Collected data:
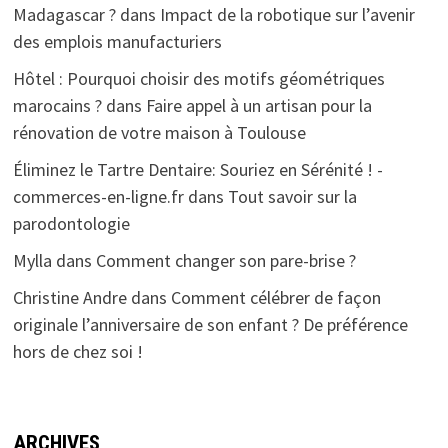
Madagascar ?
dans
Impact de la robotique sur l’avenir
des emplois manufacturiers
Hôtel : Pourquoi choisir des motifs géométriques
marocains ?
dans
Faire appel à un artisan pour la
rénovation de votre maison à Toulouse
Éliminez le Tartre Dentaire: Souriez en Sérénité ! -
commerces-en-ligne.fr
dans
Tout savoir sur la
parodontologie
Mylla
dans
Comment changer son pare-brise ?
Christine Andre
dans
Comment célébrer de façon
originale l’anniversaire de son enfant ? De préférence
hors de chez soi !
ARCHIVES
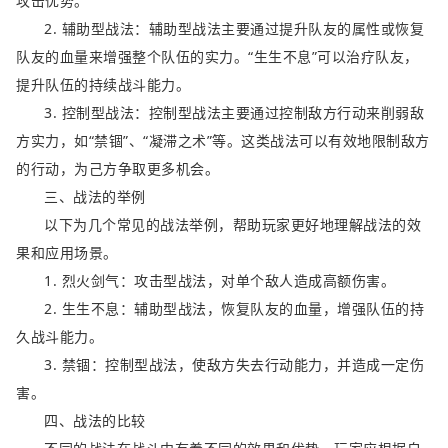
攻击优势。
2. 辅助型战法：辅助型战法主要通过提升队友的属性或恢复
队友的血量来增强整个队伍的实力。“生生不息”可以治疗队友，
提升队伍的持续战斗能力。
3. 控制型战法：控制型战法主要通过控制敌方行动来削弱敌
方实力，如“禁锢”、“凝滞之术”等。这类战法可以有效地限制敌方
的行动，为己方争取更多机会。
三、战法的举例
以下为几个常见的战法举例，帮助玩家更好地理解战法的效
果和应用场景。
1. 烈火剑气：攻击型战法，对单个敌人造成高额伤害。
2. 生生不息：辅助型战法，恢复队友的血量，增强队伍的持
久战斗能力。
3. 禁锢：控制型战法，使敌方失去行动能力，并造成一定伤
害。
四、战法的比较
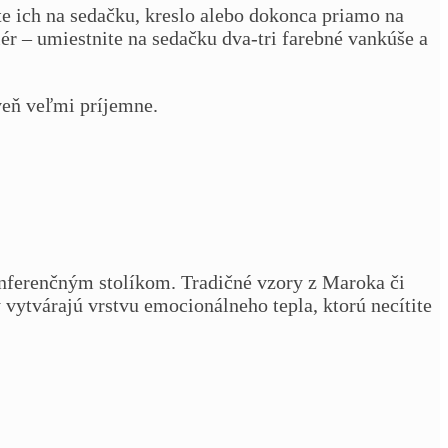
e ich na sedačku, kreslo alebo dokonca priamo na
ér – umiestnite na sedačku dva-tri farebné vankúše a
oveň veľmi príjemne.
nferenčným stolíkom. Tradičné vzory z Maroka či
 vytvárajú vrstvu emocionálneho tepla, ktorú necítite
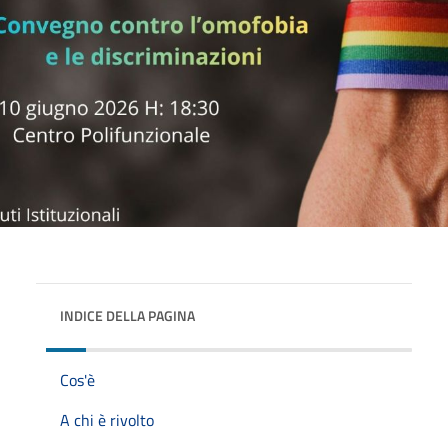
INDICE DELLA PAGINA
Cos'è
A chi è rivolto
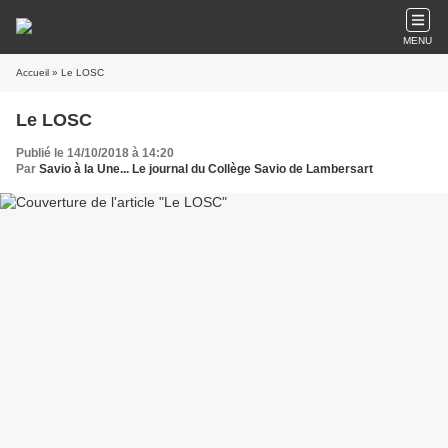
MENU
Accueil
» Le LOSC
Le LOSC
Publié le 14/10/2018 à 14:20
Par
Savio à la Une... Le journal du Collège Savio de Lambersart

* * *

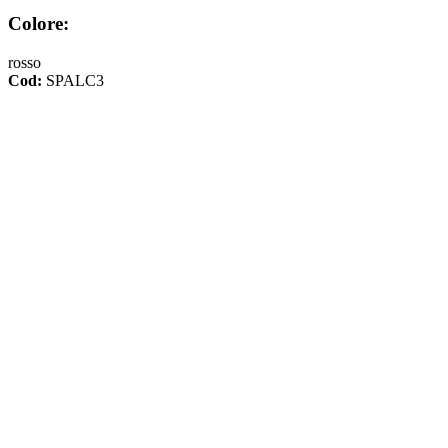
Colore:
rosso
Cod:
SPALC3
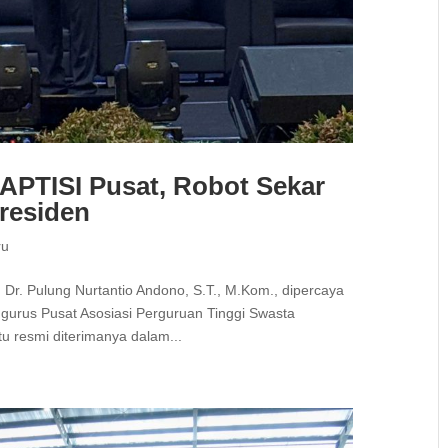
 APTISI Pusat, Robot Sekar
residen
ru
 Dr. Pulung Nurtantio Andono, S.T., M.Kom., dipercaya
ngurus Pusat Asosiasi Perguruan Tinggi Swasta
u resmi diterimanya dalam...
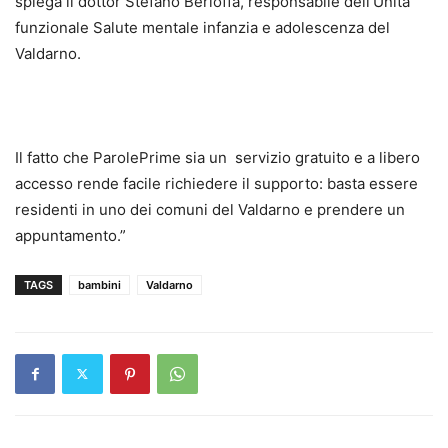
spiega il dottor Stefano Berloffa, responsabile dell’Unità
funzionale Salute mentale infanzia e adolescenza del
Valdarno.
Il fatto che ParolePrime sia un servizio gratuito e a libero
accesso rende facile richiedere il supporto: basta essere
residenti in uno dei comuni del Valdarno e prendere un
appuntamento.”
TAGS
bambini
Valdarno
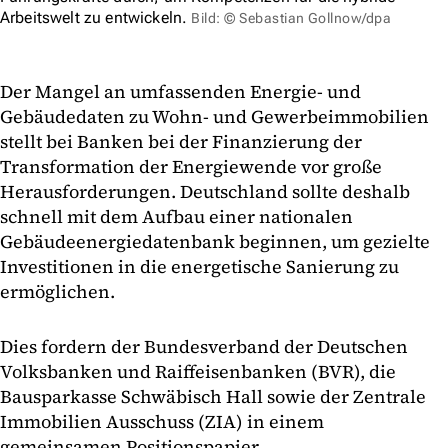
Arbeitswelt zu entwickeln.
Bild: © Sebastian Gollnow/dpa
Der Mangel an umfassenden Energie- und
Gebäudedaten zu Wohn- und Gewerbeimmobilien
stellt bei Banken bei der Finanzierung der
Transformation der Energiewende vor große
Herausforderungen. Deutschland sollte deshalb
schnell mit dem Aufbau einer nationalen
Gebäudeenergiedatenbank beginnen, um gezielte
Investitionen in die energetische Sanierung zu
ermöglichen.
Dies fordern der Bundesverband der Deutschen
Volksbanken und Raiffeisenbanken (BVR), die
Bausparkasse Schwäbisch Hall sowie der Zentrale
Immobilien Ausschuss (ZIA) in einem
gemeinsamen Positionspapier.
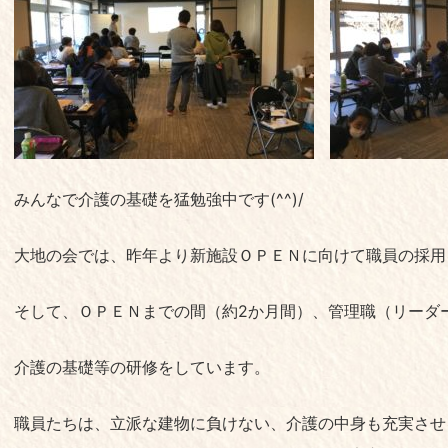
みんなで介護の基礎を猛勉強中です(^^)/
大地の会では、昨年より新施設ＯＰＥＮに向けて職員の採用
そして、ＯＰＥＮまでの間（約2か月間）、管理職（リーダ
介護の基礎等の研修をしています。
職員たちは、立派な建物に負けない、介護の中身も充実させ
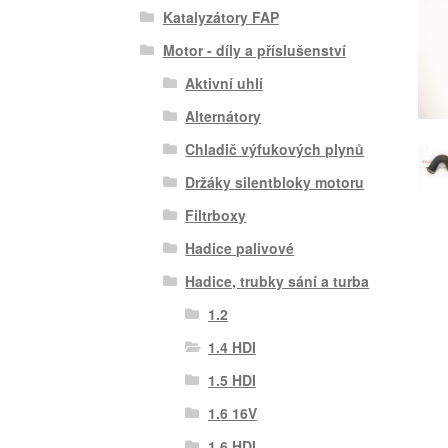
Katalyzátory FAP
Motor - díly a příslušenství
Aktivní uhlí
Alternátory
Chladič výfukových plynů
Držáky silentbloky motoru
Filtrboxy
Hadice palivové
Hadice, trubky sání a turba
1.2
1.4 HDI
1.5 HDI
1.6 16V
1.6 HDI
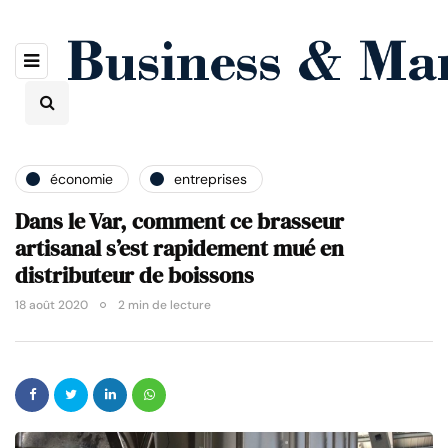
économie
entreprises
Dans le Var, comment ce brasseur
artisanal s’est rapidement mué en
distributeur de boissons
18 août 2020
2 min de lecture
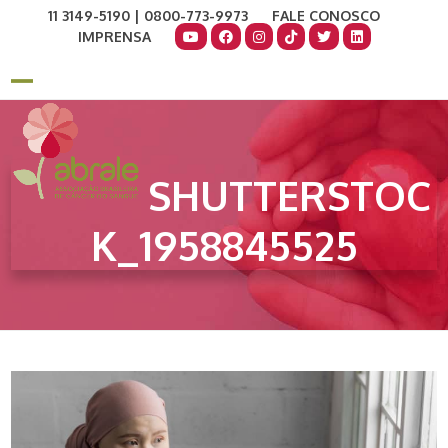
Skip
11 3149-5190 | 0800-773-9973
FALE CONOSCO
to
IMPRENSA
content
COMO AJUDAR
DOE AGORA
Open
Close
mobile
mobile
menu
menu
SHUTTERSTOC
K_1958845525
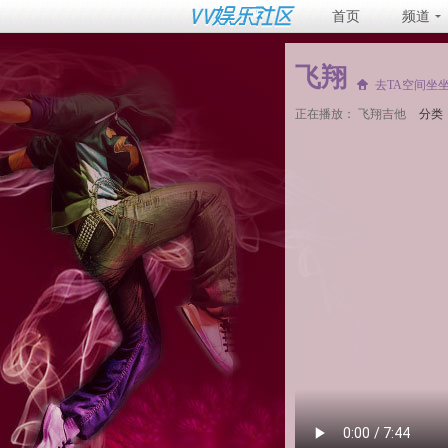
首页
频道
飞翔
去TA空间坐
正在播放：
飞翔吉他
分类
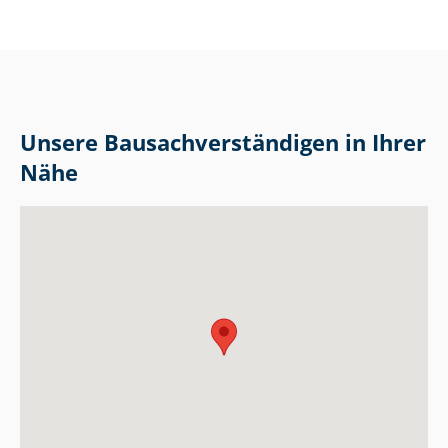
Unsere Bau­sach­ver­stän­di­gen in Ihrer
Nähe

◆ **Brief**: Look through the entries above, and wherever a line holds the word "Valdarno", copy it.

◆ **Answer to the problem**:
Valdarno.
residenti in uno dei comuni del Valdarno e prendere un
Valdarno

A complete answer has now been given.